Soundview Executive Book Summaries


Apple’s iBooks Author: Will It Work for Business?

Last week I wrote about the (then) upcoming Apple announcement and their foray into education. Well, now everyone has heard the details about Apple’s plans for textbooks and it’s really a mixed-bag.

On the plus side, Apple is offering a free software package for building interactive textbooks. The features that can be used with a book include templates by subject, drag and drop for images, video and slides, integration of widgets in Java or HTML5, and the auto-creation of a glossary of terms.

For users of the books the features are also quite impressive, including highlighting with the swipe of a finger, note taking which can be turned into study cards and communication with instructors for assignments and progress, plus of course the enjoyment of interactive media.

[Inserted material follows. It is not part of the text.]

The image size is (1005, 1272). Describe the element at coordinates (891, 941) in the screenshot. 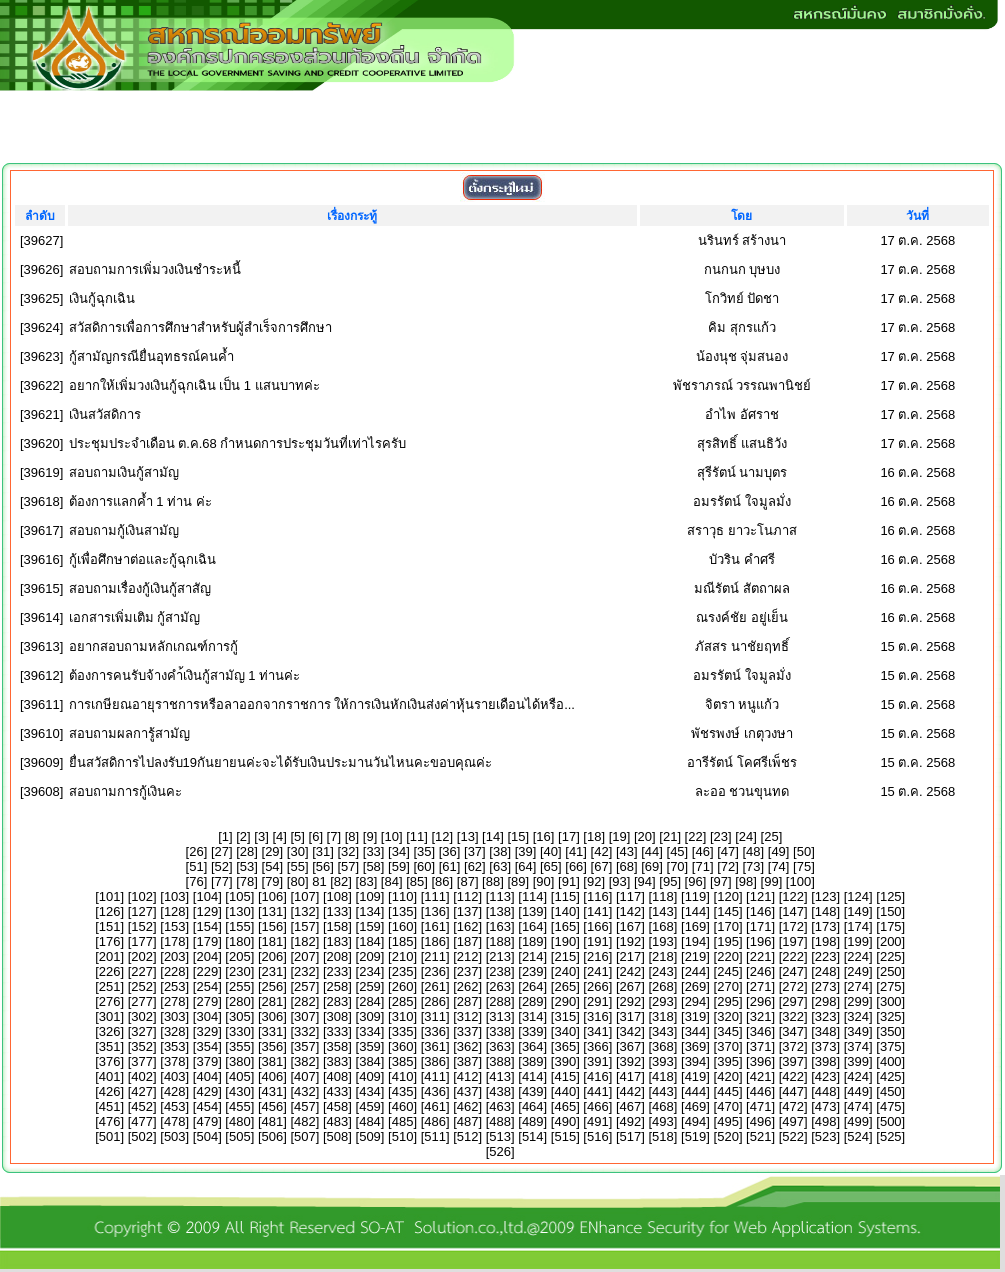 I see `200` at that location.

But there are negatives, and these began hitting the blog-waves within minutes after the presentation at the Guggenheim museum. First is the cost factor. These interactive books can only be viewed on an iPad, so every student will need one. And the books must be purchased through the iBook store. The second negative is the resulting control issue. The books are not in a pure ePub format so they can’t be used on other devices or platforms. And the agreement you sign when using their software states that the books can only be sold in the iBooks store, although they can be given away free in other venues.

So what does all of this mean for business authors and publishers? I think it still opens up a great new venue for selling business books.

Regarding the plus side above, these features open up a whole new avenue for education and training in the corporate world. To have books that are interactive, with audio, video, slides and other tools integrated into the e-books, will be great for engaging employees at all levels. And the potential for interaction with trainers or managers around the content is equally beneficial.

As far as the negative issues go, these are less limiting in business than in education. Companies can afford to buy the devices needed to distribute training materials, and can purchase through the iBooks store if necessary, although I expect that some bulk discounting will be available. I would however suggest having a lawyer look at the iBooks Author agreement.

Business authors and publishers should be on the front edge of this new development because there is the potential to sell a lot more books and to get new business concepts into the hands of many more people in a dynamic new format. Let me know if you hear of any business authors taking advantage of the iBooks Author software.